Symptoms usually develop quite suddenly. You may be enjoying your hot dog one minute and then have chunks of hot dog falling out of one side of your mouth the next. However, there are cases where symptoms develop more gradually over the course of two to three days. Discomfort behind your ear can also precede facial weakness. Although Bell’s palsy usually affects only one side of the face, occasionally both sides are involved.

While no one would say “yay” if you develop Bell’s palsy, the good news is that most cases resolve completely within a few weeks to months without the need for any treatment. There are occasional situations where symptoms – such as weakness or spasms in the facial muscles or changes in taste – may persist.

Additionally, having dry eye can lead to other complications, such as ulcers and infections. Your doctor may recommend eye drops or ointments and wear an eye patch while you sleep, not because he or she wants you to look like a pirate, but to keep your eye moist and lubricated.

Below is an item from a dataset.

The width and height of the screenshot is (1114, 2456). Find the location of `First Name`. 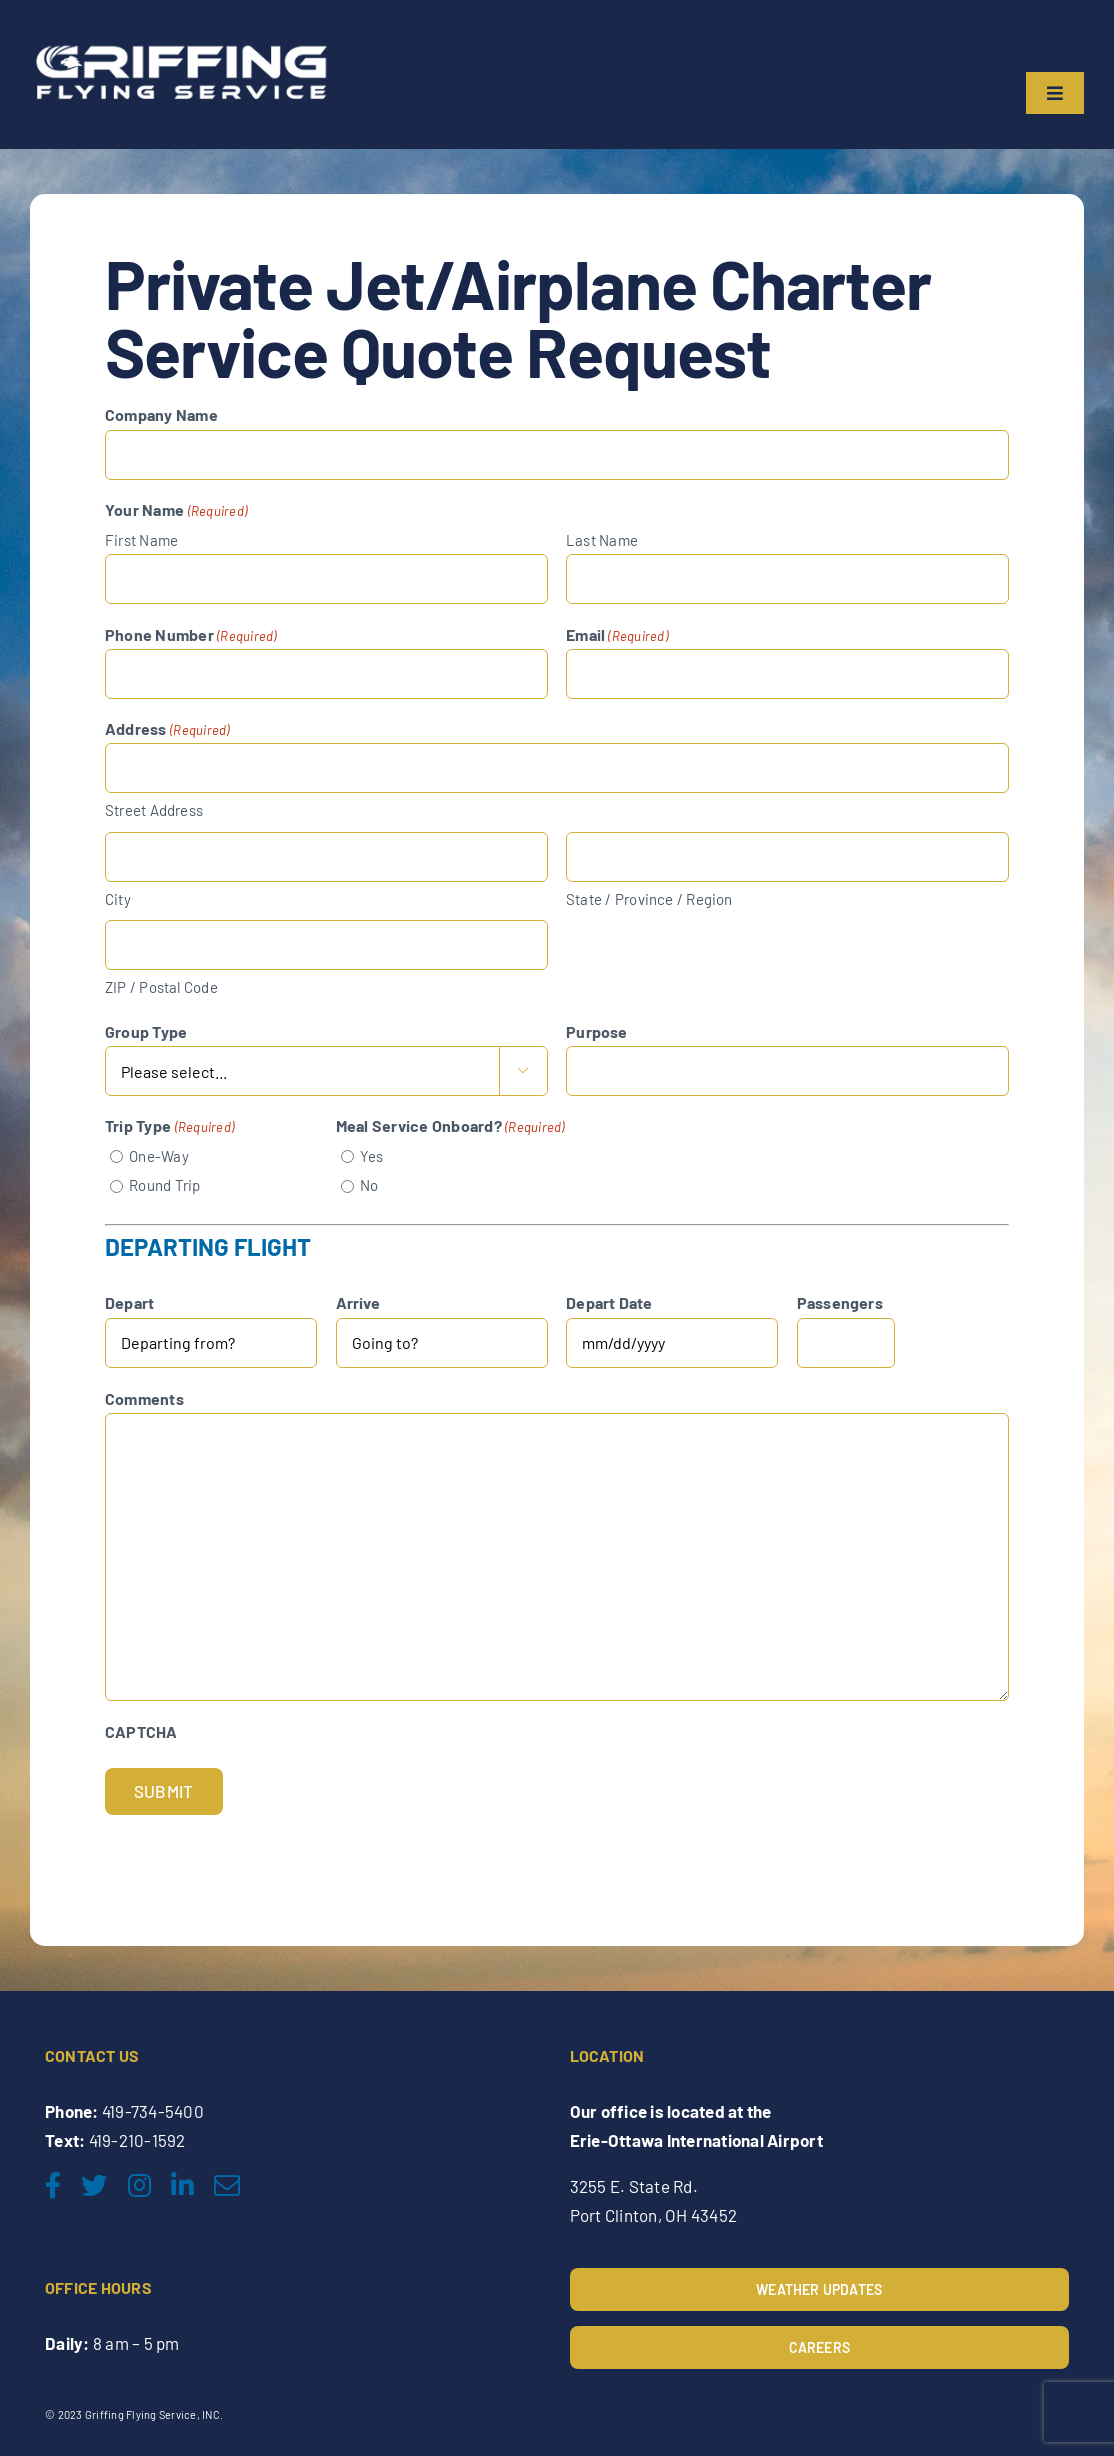

First Name is located at coordinates (141, 540).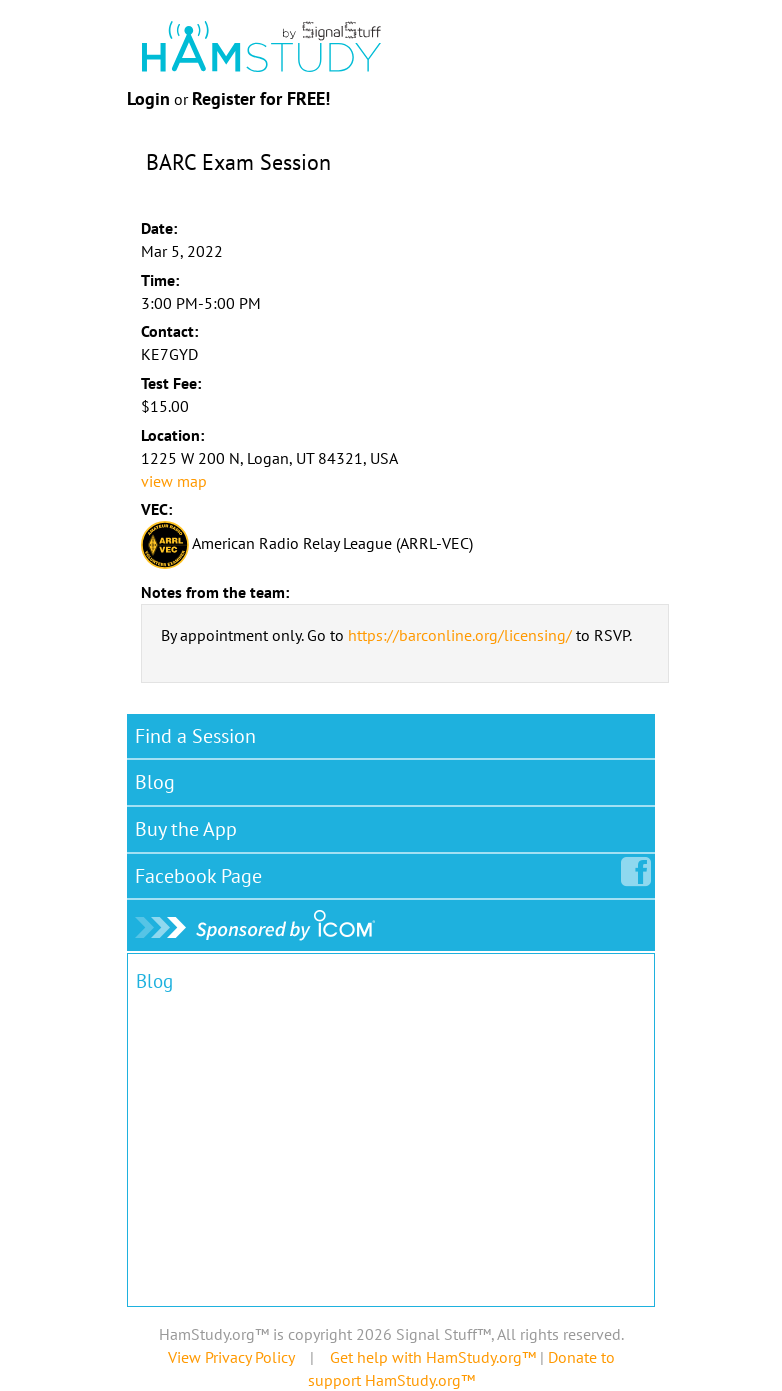  I want to click on Register for FREE!, so click(261, 98).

When symptoms are severe, your doctor may prescribe corticosteroids in an attempt to reduce swelling around your facial nerve. Occasionally, your doctor may prescribe an antiviral medication such as valaciclovir.

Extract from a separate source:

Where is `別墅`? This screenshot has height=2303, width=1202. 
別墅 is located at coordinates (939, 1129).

Why an antiviral? Well, the belief is that Bell’s palsy stems from swelling or inflammation of your facial nerve. This inflammation can be the result of an infection with a virus such as herpes simplex or herpes zoster one or HIV. Other possible causes include Lyme disease or other types of middle ear or respiratory infections. Sarcoidosis could be a culprit. Those who have diabetes or are pregnant appear to have a higher risk of developing Bell’s palsy.

But at this point, no one knows for sure why Bell’s palsy occurs. Once you have Bell’s palsy, it’s not likely to reoccur, which should be good news, assuming having Bell’s palsy isn’t your idea of ​​fun. The good news for Sixers and Sixers fans is that Bell’s palsy did not appear to impact Embiid’s play on April 25. Scoring 50 points in an NBA playoff game isn’t that bad. In the 41 minutes he played, Embiid made 13 of his 19 shot attempts, grabbed eight rebounds, provided four assists and blocked one shot. Yes, Embiid certainly stepped up and answered the bell when the Sixers needed him.